Activity
An answer that reproduces all the entries exactly is what is needed.

═════ The data

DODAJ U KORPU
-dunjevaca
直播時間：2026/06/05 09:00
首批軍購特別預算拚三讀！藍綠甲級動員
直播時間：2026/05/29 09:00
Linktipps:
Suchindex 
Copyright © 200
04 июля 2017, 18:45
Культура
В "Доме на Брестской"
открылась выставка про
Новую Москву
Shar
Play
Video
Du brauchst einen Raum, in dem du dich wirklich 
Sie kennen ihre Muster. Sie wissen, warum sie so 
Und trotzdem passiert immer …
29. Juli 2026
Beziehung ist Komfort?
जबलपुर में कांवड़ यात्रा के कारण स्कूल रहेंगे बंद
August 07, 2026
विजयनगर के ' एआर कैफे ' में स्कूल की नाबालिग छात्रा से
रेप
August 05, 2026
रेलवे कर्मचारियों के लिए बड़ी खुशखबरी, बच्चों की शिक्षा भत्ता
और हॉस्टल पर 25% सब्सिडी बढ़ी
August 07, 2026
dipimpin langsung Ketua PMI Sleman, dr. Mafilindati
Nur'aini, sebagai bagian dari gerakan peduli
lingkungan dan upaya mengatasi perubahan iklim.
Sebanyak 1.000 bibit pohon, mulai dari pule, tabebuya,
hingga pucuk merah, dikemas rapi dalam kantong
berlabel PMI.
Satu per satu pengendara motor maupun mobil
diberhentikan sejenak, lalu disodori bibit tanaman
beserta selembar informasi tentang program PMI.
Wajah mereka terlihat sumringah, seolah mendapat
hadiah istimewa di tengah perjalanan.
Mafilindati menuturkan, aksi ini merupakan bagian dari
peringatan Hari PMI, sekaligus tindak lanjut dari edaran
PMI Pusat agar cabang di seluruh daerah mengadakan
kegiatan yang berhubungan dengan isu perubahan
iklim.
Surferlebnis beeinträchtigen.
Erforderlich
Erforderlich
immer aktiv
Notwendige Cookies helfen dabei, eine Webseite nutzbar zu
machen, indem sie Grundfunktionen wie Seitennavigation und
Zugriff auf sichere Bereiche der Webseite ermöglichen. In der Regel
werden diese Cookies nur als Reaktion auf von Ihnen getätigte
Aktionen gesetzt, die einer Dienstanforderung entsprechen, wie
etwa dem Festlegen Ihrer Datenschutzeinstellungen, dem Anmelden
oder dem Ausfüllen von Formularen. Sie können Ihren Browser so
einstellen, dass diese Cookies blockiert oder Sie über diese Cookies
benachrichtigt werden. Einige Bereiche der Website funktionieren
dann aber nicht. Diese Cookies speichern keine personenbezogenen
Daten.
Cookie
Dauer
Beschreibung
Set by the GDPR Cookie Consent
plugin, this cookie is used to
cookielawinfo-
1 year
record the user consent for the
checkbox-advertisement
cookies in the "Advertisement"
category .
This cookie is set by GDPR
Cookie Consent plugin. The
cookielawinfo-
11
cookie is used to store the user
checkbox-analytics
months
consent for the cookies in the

══════════

Completed exercise
DODAJ U KORPU
-dunjevaca
直播時間：2026/06/05 09:00
首批軍購特別預算拚三讀！藍綠甲級動員
直播時間：2026/05/29 09:00
Linktipps:
Suchindex 
Copyright © 200
04 июля 2017, 18:45
Культура
В "Доме на Брестской"
открылась выставка про
Новую Москву
Shar
Play
Video
Du brauchst einen Raum, in dem du dich wirklich 
Sie kennen ihre Muster. Sie wissen, warum sie so 
Und trotzdem passiert immer …
29. Juli 2026
Beziehung ist Komfort?
जबलपुर में कांवड़ यात्रा के कारण स्कूल रहेंगे बंद
August 07, 2026
विजयनगर के ' एआर कैफे ' में स्कूल की नाबालिग छात्रा से
रेप
August 05, 2026
रेलवे कर्मचारियों के लिए बड़ी खुशखबरी, बच्चों की शिक्षा भत्ता
और हॉस्टल पर 25% सब्सिडी बढ़ी
August 07, 2026
dipimpin langsung Ketua PMI Sleman, dr. Mafilindati
Nur'aini, sebagai bagian dari gerakan peduli
lingkungan dan upaya mengatasi perubahan iklim.
Sebanyak 1.000 bibit pohon, mulai dari pule, tabebuya,
hingga pucuk merah, dikemas rapi dalam kantong
berlabel PMI.
Satu per satu pengendara motor maupun mobil
diberhentikan sejenak, lalu disodori bibit tanaman
beserta selembar informasi tentang program PMI.
Wajah mereka terlihat sumringah, seolah mendapat
hadiah istimewa di tengah perjalanan.
Mafilindati menuturkan, aksi ini merupakan bagian dari
peringatan Hari PMI, sekaligus tindak lanjut dari edaran
PMI Pusat agar cabang di seluruh daerah mengadakan
kegiatan yang berhubungan dengan isu perubahan
iklim.
Surferlebnis beeinträchtigen.
Erforderlich
Erforderlich
immer aktiv
Notwendige Cookies helfen dabei, eine Webseite nutzbar zu
machen, indem sie Grundfunktionen wie Seitennavigation und
Zugriff auf sichere Bereiche der Webseite ermöglichen. In der Regel
werden diese Cookies nur als Reaktion auf von Ihnen getätigte
Aktionen gesetzt, die einer Dienstanforderung entsprechen, wie
etwa dem Festlegen Ihrer Datenschutzeinstellungen, dem Anmelden
oder dem Ausfüllen von Formularen. Sie können Ihren Browser so
einstellen, dass diese Cookies blockiert oder Sie über diese Cookies
benachrichtigt werden. Einige Bereiche der Website funktionieren
dann aber nicht. Diese Cookies speichern keine personenbezogenen
Daten.
Cookie
Dauer
Beschreibung
Set by the GDPR Cookie Consent
plugin, this cookie is used to
cookielawinfo-
1 year
record the user consent for the
checkbox-advertisement
cookies in the "Advertisement"
category .
This cookie is set by GDPR
Cookie Consent plugin. The
cookielawinfo-
11
cookie is used to store the user
checkbox-analytics
months
consent for the cookies in the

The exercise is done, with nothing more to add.